Speaking to reporters at a daily briefing, spokesperson Wang Wenbin told reporters that the U.S., U.K., and Australia’s joint statement about the agreement — that would see the U.S. provide Australia with at least three nuclear-powered history — meant “the three countries have gone further down the wrong and dangerous path for their own geopolitical self-interest.”
The deal is part of the AUKUS partnership, which includes an agreement about the U.S. providing three nuclear-powered submarines beginning in the early 2030s.
The move plans to counter China’s growing ambitions in the region.
The U.S. and U.K. could send nuclear-powered submarines to Australia as soon as 2027 in anticipation of the first delivery and to conduct training.
The deal could cost Australia roughly $254 billion by 2055 as the Oceanic nation attempts to shore up its fleet and build an entire fleet.
British Prime Minister Rishi Sunak, Australian Prime Minister Anthony Albanese, and President Joe Biden described the deal as part of a shared commitment to an open and free Indo-Pacific region.
Albanese described the deal as “the biggest single investment in Australia’s defense” in the country’s history.

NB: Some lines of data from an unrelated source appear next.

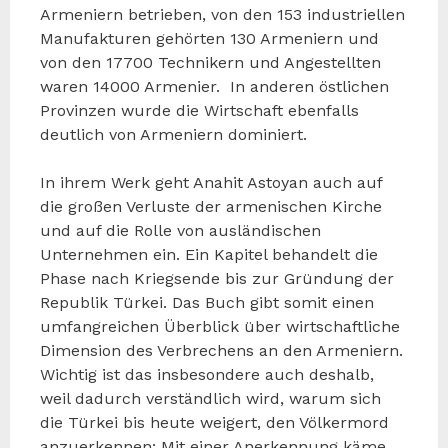
Armeniern betrieben, von den 153 industriellen
Manufakturen gehörten 130 Armeniern und
von den 17700 Technikern und Angestellten
waren 14000 Armenier. In anderen östlichen
Provinzen wurde die Wirtschaft ebenfalls
deutlich von Armeniern dominiert.
In ihrem Werk geht Anahit Astoyan auch auf
die großen Verluste der armenischen Kirche
und auf die Rolle von ausländischen
Unternehmen ein. Ein Kapitel behandelt die
Phase nach Kriegsende bis zur Gründung der
Republik Türkei. Das Buch gibt somit einen
umfangreichen Überblick über wirtschaftliche
Dimension des Verbrechens an den Armeniern.
Wichtig ist das insbesondere auch deshalb,
weil dadurch verständlich wird, warum sich
die Türkei bis heute weigert, den Völkermord
anzuerkennen: Mit einer Anerkennung käme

The Australian Prime Minister noted that the deal would also insert $4 billion investment in the nation’s industrial capability over the next four years, creating 20,000 jobs over the following decade.
Despite the deal’s praise, Beijing suggested the deal is the “typical Cold War mentality which will only motivate an arms race.”
Beijing also claimed that the deal would “damage the international nuclear nonproliferation regime,” harming “regional stability and peace.”